From the minute he touches down, things start going wrong. Alan has a killer case of jet lag and keeps missing the shuttle to the city of the future out in the desert where he’s to make his presentation. The Saudi bigwigs with whom he is supposed to meet have made themselves scarce and the three American technicians already on site are working out of a huge tent where there’s no wi-fi, inadequate air conditioning and nothing to eat.
It’s going to be a disaster. Except that it also may be the greatest experience of Alan Clay’s life.
Director Tykwer — who broke onto the international cinema scene with 1998’s “Run Lola Run” and followed it up with the moody and magical “The Princess and the Warrior,” the grimly beautiful “Perfume: The Story of a Murderer,” the action-packed financial thriller “The International” and took a co-directing credit for the monumentally complex “Cloud Atlas” — might not seem a likely candidate to adapt Dave Egger’s best-selling novel for the screen.
And in the early going it’s hard to tell exactly what sort of animal this film is going to be.
There are moments of gentle comedy — many provided by Yousef (Alexander Black), the gypsy cab-driver who becomes Alan’s ex-officio chauffeur and enlivens the long daily drive through the desert with his gee-whiz observations.
But there’s also Alan’s sense that he’s lost in a place where he doesn’t know the language and where the rules he has followed all his life no longer apply. (It doesn’t help that he accidentally finds himself in Mecca, the holy city that is off-limits to unbelievers.
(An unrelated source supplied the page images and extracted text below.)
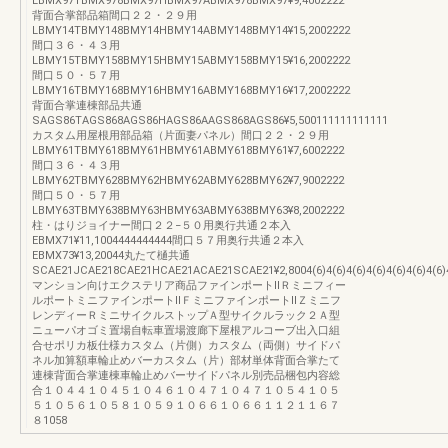
LBMX97TBMX978BMX97HBMX97ABMX978BMX97¥9,4002222
背面合掌部品箱間口２２・２９用
LBMY14TBMY148BMY14HBMY14ABMY148BMY14¥15,2002222
間口３６・４３用
LBMY15TBMY158BMY15HBMY15ABMY158BMY15¥16,2002222
間口５０・５７用
LBMY16TBMY168BMY16HBMY16ABMY168BMY16¥17,2002222
背面合掌連棟部品共通
SAGS86TAGS868AGS86HAGS86AAGS868AGS86¥5,500111111111111
カスタム用屋根用部品箱（片面妻パネル）間口２２・２９用
LBMY61TBMY618BMY61HBMY61ABMY618BMY61¥7,6002222
間口３６・４３用
LBMY62TBMY628BMY62HBMY62ABMY628BMY62¥7,9002222
間口５０・５７用
LBMY63TBMY638BMY63HBMY63ABMY638BMY63¥8,2002222
柱・はりジョイナー間口２２−５０用奥行共通２本入
EBMX71¥11,1004444444444間口５７用奥行共通２本入
EBMX73¥13,20044丸たて樋共通
SCAE21JCAE218CAE21HCAE21ACAE21SCAE21¥2,8004(6)4(6)4(6)4(6)4(6)4(6)4(6)4(
マンション向けエクステリア商品ファインポートⅡＲミニフィー
ルポートミニファインポートⅡＦミニファインポートⅡＺミニフ
レンディーＲミニサイクルストップＡ型サイクルラック２Ａ型
ニューパオゴミ置場自転車置場渡廊下屋根アルコーブ出入口組
合せポリカ板仕様カスタム（片側）カスタム（両側）サイドパ
ネル加算額車輪止めバーカスタム（片）部材単体背面合掌たて
連棟背面合掌連棟車輪止めバーサイドパネル別売品梱包内容総
合１０４４１０４５１０４６１０４７１０４７１０５４１０５
５１０５６１０５８１０５９１０６６１０６６１１２１１６７
８1058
Or that he makes a joke about being a CIA spy that very nearly ends in disaster.)
The sad sack American becomes the target of a Danish woman (Sidse Babett Knudsen), who tries to seduce him in the cloak room of her country’s embassy, where a full-bore bacchanal is in progress (in a country where alcohol is banned, folks tend to party hard at every opportunity). Thing is, Alan has way too much on his mind for a roll in the coat hangers.
Plus he’s got a nagging health issue — an egg-sized cyst on his back that sends him to a local clinic where a sad-eyed lady doc (Sarita Choudhury) provides not only great medical care but also lets down her guard to give this visitor an insider’s view of life in the kingdom.
Based on the film’s early scenes you don’t expect “A Hologram for the King” to effortlessly mutate into a devastatingly gentle and uplifting cross-cultural love story but that’s where the film is headed. Has Tom Hanks ever done sex on screen? I can’t recall an instance but now, in paunchy middle age, he’s not only romantic but heartbreakingly grateful.
There’s lots going on in Twyker’s screenplay, but as director he never pushes too hard. There’s a low-keyed, shaggy dog attitude at work here that slowly blooms into something terrifically moving.
“Hologram” is one of those rare films (given today’s attention-span-challenged audiences) that starts slowly and gets more interesting as it progresses. By the end you’ll be charmed.